For further information, please visit, www.clearleisure.co.uk

Chairman’s Statement

Overview

The first half of 2020 has been characterised by the outbreak of the Covid-19 pandemic. This has affected the economies of all countries with no sign of immediate recovery.

In this context, the Company has continued to manage its new technology portfolio and its historical portfolio.

With regard to the Company’s technology investments, PBV Monitor Srl (“PBV”) received an investment of €300,000 from an Italian investment company, valuing the company at €3m, as announced on 28 January 2020. Clear Leisure retained its 10% shareholding in PBV. PBV continued on its roadmap, expanding its directory services and more recently (in October), launching its Market Intelligence Service.

Clear Leisure supported ForCrowd Srl, (“Forcrowd”) the Italian crowdfunding platform, in its early development, leading to the launch in May of its first crowdfunding campaign, followed up by a second one in July.Whilst the results of the first two campagins have been sllightly dissapointing mainly due to Covid situation, there is an existing pipeline of more than 3 new potential campaigns under evaluation

With regard to Geosim Systems Ltd, the Israeli 3D virtual mapping company, during the first half of 2020 it delivered the Digital Twin model of one of the largest international airports in Asia, despite the inevitable delays due to Covid-19.

The Milan and London Digital Twin projects, announced on 16 December 2019, are currently on hold, waiting for general market conditions to return to more normal levels.
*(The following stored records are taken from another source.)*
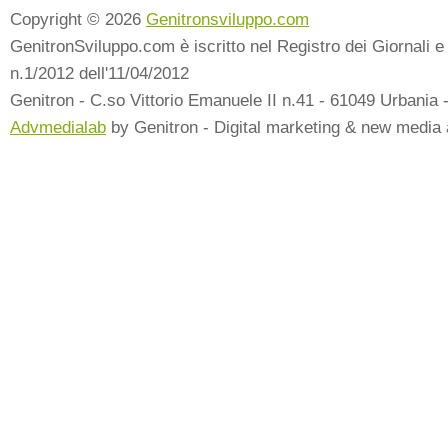
Copyright © 2026
Genitronsviluppo.com
GenitronSviluppo.com è iscritto nel Registro dei Giornali e 
n.1/2012 dell'11/04/2012
Genitron - C.so Vittorio Emanuele II n.41 - 61049 Urbania 
Advmedialab
by Genitron - Digital marketing & new media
These delays are necessary in order to avoid the risk of interrupting data acquisition which would be a possibility should further lock-down restrictions be imposed.

As announced in August the Company has been investigating the possibility of setting up an Enterprise Investment Scheme fund (‘EIS fund’), which would look to invest in companies which focus on the integration of biological and digital systems. Clear Leisure will investigate, source, analyse and perform due diligence on innovative startups within this industry and mainly in the UK. The Company has engaged Sapphire Capital Partners LLP, an FCA approved and regulated investment management partner, to act as the Investment Manager and manage the proposed EIS fund, aimed at professional and qualified investors. The target fundraising is for £10m, with an initial round of £3m. No dilution will take place for Clear Leisure’s shareholders.
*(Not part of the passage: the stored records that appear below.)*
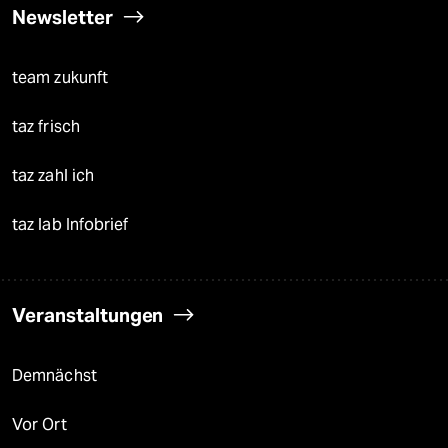
Newsletter
team zukunft
taz frisch
taz zahl ich
taz lab Infobrief
Veranstaltungen
Demnächst
Vor Ort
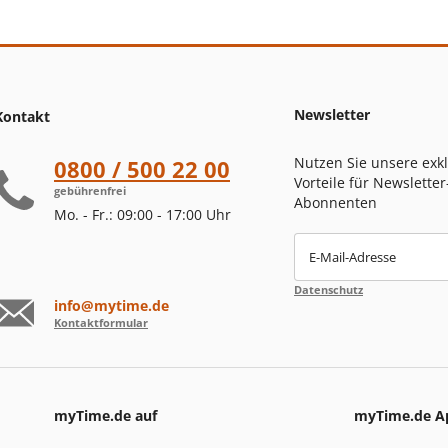
Newsletter
Kontakt
Nutzen Sie unsere exk
0800 / 500 22 00
Vorteile für Newsletter
gebührenfrei
Abonnenten
Mo. - Fr.: 09:00 - 17:00 Uhr
E-Mail-Adresse
Datenschutz
info@mytime.de
Kontaktformular
myTime.de auf
myTime.de A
With regard to the Company’s historical investment portfolio, at the first hearing of the legal action against the former directors of Sipiem SpA, which was held in the Venice Court in February, legal representatives of all parties involved in the claim appeared in Court, including the legal representatives of two insurance companies which have provided professional indemnity cover to the majority of the eight defendants. As previously notified, the insurance documents seen by the Company’s directors indicate that insurance cover of up to €2million per year had been provided. The alleged misconduct described in the claim took place over a number of years. At the second hearing, held on 30 September 2020, the Judge appointed an independent expert to assess the value of the damages of the claim. The judge in the case has set the hearing for consideration of the expert reports for 10 March 2021.

During the period under review, the Company also managed to reduce costs by more than £100,000 (on an annualised basis) by reducing its contracted London office space, related secretarial support and other internal expenses.
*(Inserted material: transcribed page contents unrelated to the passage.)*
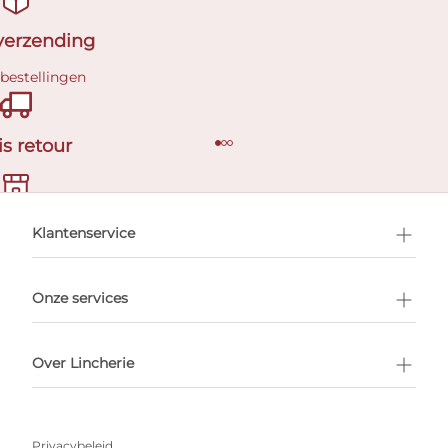
 verzending
 bestellingen
is retour
en afspraak
Klantenservice
Onze services
Over Lincherie
Privacybeleid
Regarding Mediapolis, Clear Leisure 2017 Ltd (“CL2017”), the Company’s wholly owned subsidiary, reached an agreement in June with the Mediapolis Receiver regarding the transfer of the Mediapolis sales proceeds. Under Italian bankruptcy law, 20% of the auction proceeds must be kept in escrow by the Receiver until the closing of the bankruptcy process. CL2017 received the first payment of €1,480,933 in August whilst the second and final payment of €182,067 (less €50,000 if the potential claims mentioned above are assigned to CL2017) will be made to CL2017 at the end of the bankruptcy procedure.

As part of the agreement, CL2017 is currently in a bidding process with the Receiver to buy Mediapolis’s rights to a potential claim against former Mediapolis directors and members of its internal audit committee, which has yet to be served. The exact amount of the claim is yet to be determined.

Eufingest, the Company’s largest shareholder, continued to support the Company, providing a further €150,000 loan facility and agreeing to reschedule the maturity of all outstanding loans.

Financial Review

The Group reported a total comprehensive loss for the period to 30 June 2020 of €363,000 (30 June 2019: loss €357,000). The operating loss for the period was €228,000 (30 June 2019: operating loss €259,000). At 30 June 2020, the Group had net liabilities of €1.4 million, compared to €132,000 at 30 June 2019. The Net Current Assets of the Group, for the period under analysis amounted to €2.2 million, compared to €3.5 million at 30 June 2019.

Investments

An update on the Group’s portfolio companies at 30 June 2020, is as follows (percentage of equity held is shown in parenthesis):

GeoSim Systems Ltd (“GeoSim”) (geosimcities.com) (4.53%): is an Israel based company that develops 3D modelling software. Clear Leisure had confirmation by Geosim that the most recent round of fundraising by GeoSim took place in June 2018 at a pre-money valuation in excess of US$11 million, corresponding to a valuation for Clear Leisure’s stake of €593k. Geosim has delivered on its project in Asia to build a Digital Twin model of an international airport despite the inevitable delays due to Covid-19.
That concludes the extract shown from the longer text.